'Bludget Day' bludgeoning is top Twitter
ON Twitter, they had tagged it as the 'Bludget' after Marian Finucane stumbled over the word 'budget' a couple of weeks back.
And it seemed apt, as the majority of those in the Irish political community on the internet yesterday evening felt that there was blood on the Dail carpet, mostly theirs.
We were bludgeoned.
"They targeted the most vulnerable while letting TDs' backpockets, the public service, property developers and bankers get away with murder," one poster, Likely Lad, on politics.ie maintained.
"Simply, they've set everything up for the IMF to do the dirty work they won't do when the State is bankrupt this August/September. Today is the death of Ireland, this was our last chance, it's over."

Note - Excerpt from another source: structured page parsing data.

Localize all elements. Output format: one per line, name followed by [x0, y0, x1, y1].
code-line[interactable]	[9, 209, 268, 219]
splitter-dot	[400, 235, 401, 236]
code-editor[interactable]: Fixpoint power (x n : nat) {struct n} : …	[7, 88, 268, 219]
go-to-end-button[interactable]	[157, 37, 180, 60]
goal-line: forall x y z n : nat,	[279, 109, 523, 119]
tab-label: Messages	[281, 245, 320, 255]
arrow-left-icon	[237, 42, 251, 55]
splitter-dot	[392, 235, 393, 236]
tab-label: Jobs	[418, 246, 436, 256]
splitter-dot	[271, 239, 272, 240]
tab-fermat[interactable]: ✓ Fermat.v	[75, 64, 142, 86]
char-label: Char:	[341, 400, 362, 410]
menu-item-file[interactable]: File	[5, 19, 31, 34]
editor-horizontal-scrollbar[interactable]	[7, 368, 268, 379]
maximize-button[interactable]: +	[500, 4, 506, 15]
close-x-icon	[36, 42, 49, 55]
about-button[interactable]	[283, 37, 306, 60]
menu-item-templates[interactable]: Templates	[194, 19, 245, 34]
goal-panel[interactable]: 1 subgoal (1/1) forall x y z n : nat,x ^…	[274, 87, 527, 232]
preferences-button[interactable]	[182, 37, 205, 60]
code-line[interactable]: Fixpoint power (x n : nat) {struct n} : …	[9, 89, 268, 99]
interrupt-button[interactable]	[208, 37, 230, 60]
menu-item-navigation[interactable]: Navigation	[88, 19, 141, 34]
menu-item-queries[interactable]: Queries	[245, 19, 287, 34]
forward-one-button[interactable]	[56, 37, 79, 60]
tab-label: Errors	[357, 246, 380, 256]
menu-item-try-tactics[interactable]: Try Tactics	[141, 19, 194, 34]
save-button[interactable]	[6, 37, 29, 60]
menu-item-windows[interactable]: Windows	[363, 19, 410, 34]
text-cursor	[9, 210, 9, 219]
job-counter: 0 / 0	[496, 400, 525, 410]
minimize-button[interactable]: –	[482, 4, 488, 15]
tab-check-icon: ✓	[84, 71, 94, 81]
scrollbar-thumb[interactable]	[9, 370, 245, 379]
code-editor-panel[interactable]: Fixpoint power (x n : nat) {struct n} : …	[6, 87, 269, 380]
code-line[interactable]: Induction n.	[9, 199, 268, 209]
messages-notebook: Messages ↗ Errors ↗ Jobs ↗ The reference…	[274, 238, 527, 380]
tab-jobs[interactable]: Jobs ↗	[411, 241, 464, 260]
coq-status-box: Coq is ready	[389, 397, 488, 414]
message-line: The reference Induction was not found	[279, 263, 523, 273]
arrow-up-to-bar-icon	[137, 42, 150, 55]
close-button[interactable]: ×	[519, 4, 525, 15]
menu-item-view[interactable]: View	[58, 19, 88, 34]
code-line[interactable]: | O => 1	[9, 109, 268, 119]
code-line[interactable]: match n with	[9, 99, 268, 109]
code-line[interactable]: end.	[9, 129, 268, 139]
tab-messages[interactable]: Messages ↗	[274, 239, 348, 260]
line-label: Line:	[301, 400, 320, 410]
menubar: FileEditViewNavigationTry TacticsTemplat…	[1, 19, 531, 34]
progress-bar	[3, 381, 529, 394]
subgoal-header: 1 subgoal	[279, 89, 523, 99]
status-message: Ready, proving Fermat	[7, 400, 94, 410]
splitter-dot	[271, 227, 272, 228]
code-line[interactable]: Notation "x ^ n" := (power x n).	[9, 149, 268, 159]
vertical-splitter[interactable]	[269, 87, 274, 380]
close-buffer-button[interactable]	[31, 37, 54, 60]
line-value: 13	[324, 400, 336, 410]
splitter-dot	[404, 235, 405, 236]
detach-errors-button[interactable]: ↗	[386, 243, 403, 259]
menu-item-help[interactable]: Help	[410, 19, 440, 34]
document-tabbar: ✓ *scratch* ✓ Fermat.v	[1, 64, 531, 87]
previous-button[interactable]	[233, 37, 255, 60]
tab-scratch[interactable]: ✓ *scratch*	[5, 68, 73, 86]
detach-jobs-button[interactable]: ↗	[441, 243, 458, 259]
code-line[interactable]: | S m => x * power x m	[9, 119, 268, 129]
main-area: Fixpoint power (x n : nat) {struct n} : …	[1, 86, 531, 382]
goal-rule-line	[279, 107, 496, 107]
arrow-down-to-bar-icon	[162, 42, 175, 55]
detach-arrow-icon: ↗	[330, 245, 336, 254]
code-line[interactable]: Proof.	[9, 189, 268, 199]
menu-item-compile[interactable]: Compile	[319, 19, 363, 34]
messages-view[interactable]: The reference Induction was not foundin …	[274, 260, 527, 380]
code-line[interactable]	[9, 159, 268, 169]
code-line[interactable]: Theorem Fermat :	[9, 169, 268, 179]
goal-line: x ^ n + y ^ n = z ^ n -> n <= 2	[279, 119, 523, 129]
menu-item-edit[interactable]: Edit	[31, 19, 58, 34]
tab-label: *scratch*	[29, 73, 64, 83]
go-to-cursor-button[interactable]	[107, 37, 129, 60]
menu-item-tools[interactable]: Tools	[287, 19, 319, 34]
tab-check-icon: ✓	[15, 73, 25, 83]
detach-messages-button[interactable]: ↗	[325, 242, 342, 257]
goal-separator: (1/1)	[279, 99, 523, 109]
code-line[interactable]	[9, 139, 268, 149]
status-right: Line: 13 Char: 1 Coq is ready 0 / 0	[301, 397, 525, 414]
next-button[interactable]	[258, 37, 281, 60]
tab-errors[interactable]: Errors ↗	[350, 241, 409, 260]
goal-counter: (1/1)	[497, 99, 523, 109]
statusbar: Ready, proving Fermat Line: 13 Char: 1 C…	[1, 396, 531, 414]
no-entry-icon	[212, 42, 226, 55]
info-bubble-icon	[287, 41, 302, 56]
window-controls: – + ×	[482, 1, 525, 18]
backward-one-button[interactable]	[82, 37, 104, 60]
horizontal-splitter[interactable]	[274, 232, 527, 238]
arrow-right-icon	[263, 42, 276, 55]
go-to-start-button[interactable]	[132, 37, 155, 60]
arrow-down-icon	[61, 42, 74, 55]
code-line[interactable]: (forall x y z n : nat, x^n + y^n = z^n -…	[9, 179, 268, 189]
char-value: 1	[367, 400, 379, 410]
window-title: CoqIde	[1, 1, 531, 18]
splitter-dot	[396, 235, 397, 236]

Uplifting stuff and, truth be told, it was almost impossible to find a kind word about Brian Lenihan's Bludget anywhere, despite it being one of the top topics on Twitter and despite politics.ie reporting its highest-ever number of users yesterday.
Santa
This one was hard to digest, even when reduced to the 140-character limit on Twitter. "Brian Lenihan has quite literally cancelled Santa Claus ... it'd be hilarious if it wasn't so true," Mark Coughlan said in response to the cancellation of the extra payment to social welfare recipients at Christmas.
But not everyone had as much sympathy.
"I have a couple of friends who are long-time claimers (due to being able to survive on the dole and not looking for work very hard), and they call it 'double dole' with a laugh and a grin," Doubs said on boards.ie.
Among the main talking points on all political sites were the 25c rise in cigarette prices, the cut in rent allowance, and the fact that Mr Lenihan appeared to be putting a lot of measures off until the next Budget. The €80bn and the asset management company were perhaps too big to form a quick coherent opinion.
Everything else was heavily criticised, as was Mr Lenihan himself, and the Government as a whole. It seems everyone has an opinion on this one, and more than ever they turned to the internet to vent their frustration.
"Twitter is lagging," Eolai observed.
"Has it been taxed?" That might have been funny a year ago, now it's a possibility. Another poster claimed that the increasingly regular Budgets should carry advertising as a new revenue stream. Perhaps the Canadian jobs fair is interested?